18 March 2008
- Metro Cash & Carry will press ahead with international expansion
- Real’s head Joël Saveuse to be appointed to Management Board of METRO Group; Turnaround: systematic restructuring started; significant improvements within set two-year timeframe
- Media Markt and Saturn will maintain high expansion speed; increase in strategic flexibility
- Galeria Kaufhof: Trading-up strategy continued; department store business no longer strategic part of portfolio
- Sales increase by 10.4% to €64.3 billion in 2007
- EBIT grows by 8.8% to €2.1 billion
- Net debt significantly reduced by €947 million
- Dividend increase of 5.4% to €1.18 proposed
- METRO Group expects to increase sales by more than 6% and EBIT before special items by 6 – 8% in 2008– medium-term EBIT growth of more than 8% expected
Value-creating Growth Strategy
METRO Group closed the financial year 2007 with strong sales and EBIT growth. Furthermore, Dr. Eckhard Cordes, CEO of METRO Group, presented the key points for the future strategic direction of METRO Group. "Our successful financials in 2007 build a strong foundation for the future value-creating growth strategy of METRO Group", said Cordes. "In the past weeks we have analysed METRO Group’s situation in detail. On this basis we developed our strategy to sustainably increase METRO Group’s profitability as our highest goal."
Metro Cash & Carry, the most important growth driver, will continue emphatically to further develop its business and internationalisation. "We will push our expansion in Eastern Europe and Asia forward and gain significant market shares in the markets of tomorrow", said Cordes. Moreover, METRO Group is currently exploring expansion possibilities in other countries. The introduction of new services ought to increase the division’s productivity in the more developed markets in Western Europe. For example, the customer relationship management will be intensified and a general delivery alternative will be looked into.
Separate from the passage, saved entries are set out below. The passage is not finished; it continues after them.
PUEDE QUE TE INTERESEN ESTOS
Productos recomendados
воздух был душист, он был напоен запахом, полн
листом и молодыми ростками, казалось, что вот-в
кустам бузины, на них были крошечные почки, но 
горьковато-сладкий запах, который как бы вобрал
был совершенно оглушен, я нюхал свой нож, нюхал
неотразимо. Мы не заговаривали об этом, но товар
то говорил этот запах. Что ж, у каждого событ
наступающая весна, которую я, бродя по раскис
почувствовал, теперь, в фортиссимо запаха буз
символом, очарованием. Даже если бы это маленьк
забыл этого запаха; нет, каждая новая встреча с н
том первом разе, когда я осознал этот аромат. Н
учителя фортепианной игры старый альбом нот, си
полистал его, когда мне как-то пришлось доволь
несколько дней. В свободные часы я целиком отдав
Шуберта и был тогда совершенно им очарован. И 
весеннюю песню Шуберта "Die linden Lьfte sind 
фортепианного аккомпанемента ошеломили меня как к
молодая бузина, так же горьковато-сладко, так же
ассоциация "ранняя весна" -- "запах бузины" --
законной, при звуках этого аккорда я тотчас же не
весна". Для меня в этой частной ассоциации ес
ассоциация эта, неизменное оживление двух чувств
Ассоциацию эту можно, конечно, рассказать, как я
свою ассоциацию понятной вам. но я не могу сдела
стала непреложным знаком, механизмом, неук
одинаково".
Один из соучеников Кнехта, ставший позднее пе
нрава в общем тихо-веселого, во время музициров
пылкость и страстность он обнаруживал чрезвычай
In 2007, Real stabilised its sales development and is working hard to achieve the turnaround. To accelerate this process, Joël Saveuse, Chairman of Real’s Management Board, will be appointed to the Management Board of METRO AG. Saveuse will be given a three-year contract. For the successful turnaround a two-year timeframe has been determined. Saveuse has set up a process organisation for this purpose. "The programme is well structured, the accountability clearly assigned and the project monitoring tools are in place", said Cordes.
The turnaround in Germany shall be achieved by the further implementation of the new marketing approach, a stronger emphasis on private labels, a higher competence in fresh food and further cost reductions. The new marketing approach will be supported by an advertising campaign. Furthermore, Real’s store base in Germany includes around 40 substantially underperforming stores. These stores generated losses of 40 to 50 million Euro last year. Real’s management will seek solutions for the future of these stores and disposals cannot be ruled out. Real’s successful expansion in Eastern Europe will be intensified with around 15 new store openings per year. In 2008, the market entry into the Ukraine is scheduled. Real, including the international business, aims to generate an EBIT margin between 2% and 3% in the medium-term.
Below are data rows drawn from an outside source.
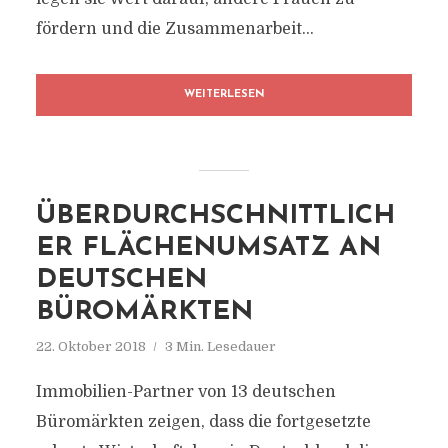
fördern und die Zusammenarbeit...
WEITERLESEN
ÜBERDURCHSCHNITTLICH
ER FLÄCHENUMSATZ AN
DEUTSCHEN
BÜROMÄRKTEN
22. Oktober 2018
3 Min. Lesedauer
Immobilien-Partner von 13 deutschen
Büromärkten zeigen, dass die fortgesetzte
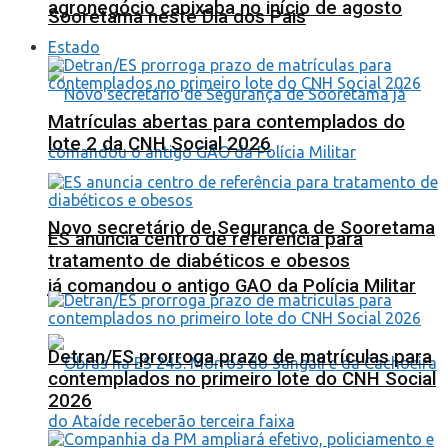
agronegócio capixaba no início de agosto
Sooretama neste Dia dos Pais
Estado
Matrículas abertas para contemplados do
lote 2 da CNH Social 2026
Novo secretário de Segurança de Sooretama
ES anuncia centro de referência para
tratamento de diabéticos e obesos
já comandou o antigo GAO da Polícia Militar
Detran/ES prorroga prazo de matrículas para
contemplados no primeiro lote do CNH Social
2026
Media Markt and Saturn’s aggressive expansion strategy in recent years will be continued. "Media Markt and Saturn is, besides Metro Cash & Carry, the most important and successful growth driver of METRO Group", said Cordes. "In order to further generate above-average growth in a dynamic and competitive environment, it is essential to be able to react quickly and flexibly in every respect. We are preparing ourselves for that in the coming years." An enlarged services offer should increase the general appeal of the format further. In 2008, the expansion in Russia and Turkey will progress, and furthermore, the market entry into Luxembourg is planned.
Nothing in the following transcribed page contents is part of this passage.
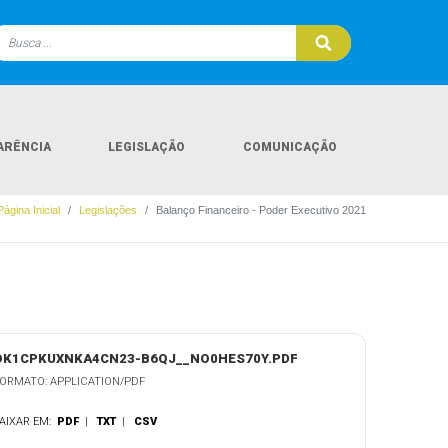
ARÊNCIA
LEGISLAÇÃO
COMUNICAÇÃO
Página Inicial
Legislações
Balanço Financeiro - Poder Executivo 2021
OK1CPKUXNKA4CN23-B6QJ__NO0HES70Y.PDF
ORMATO: APPLICATION/PDF
AIXAR EM:
PDF
|
TXT
|
CSV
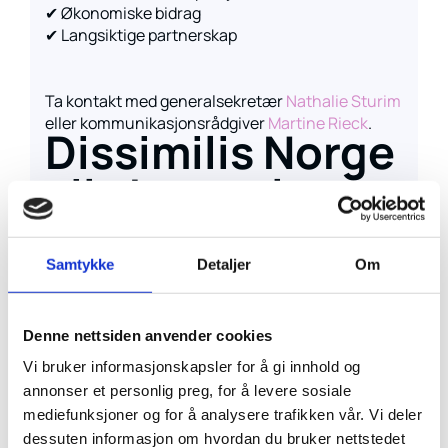
✔ Økonomiske bidrag
✔ Langsiktige partnerskap
Ta kontakt med generalsekretær
Nathalie Sturim
eller kommunikasjonsrådgiver
Martine Rieck
.
Dissimilis Norge
vil skape plass
til alle – på
scenen og i livet
Samtykke
Detaljer
Om
Dissimilis Norge arbeider for at mennesker med
Denne nettsiden anvender cookies
utviklingshemming og funksjonsnedsettelser
Vi bruker informasjonskapsler for å gi innhold og
skal være en likeverdig del av kultur- og
annonser et personlig preg, for å levere sosiale
samfunnslivet. Gjennom vårt arbeid vil vi sikre at
mediefunksjoner og for å analysere trafikken vår. Vi deler
alle får muligheten til å delta som aktive
dessuten informasjon om hvordan du bruker nettstedet
kulturutøvere, uavhengig av forutsetninger. Vi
In 2007, Galeria Kaufhof again significantly increased its profitability, especially thanks to the successful execution of the trading-up strategy. "Galeria Kaufhof is a successful company", said Cordes. "But it is not a strategic part of METRO Group. Against this background, we are in a comfortable position to examine all our alternatives without any time pressure."
In future, METRO Group will gear its dividend policy closer to the earnings development and offer an attractive payout ratio.
Outlook
Group sales in 2008 are expected to grow by more than 6%.
METRO Group expects an EBIT increase (before special items) in 2008 between 6% and 8%.
METRO Group’s capex is estimated to exceed €2.2 billion. Metro Cash & Carry expects to open around 40 stores, Real c.15 hypermarkets, and Media Markt and Saturn more than 70 stores per year.
In the context of METRO Group’s value-creating growth strategy, sales are expected to increase by more than 6% per annum in the medium-term and EBIT growth before special items by more than 8%.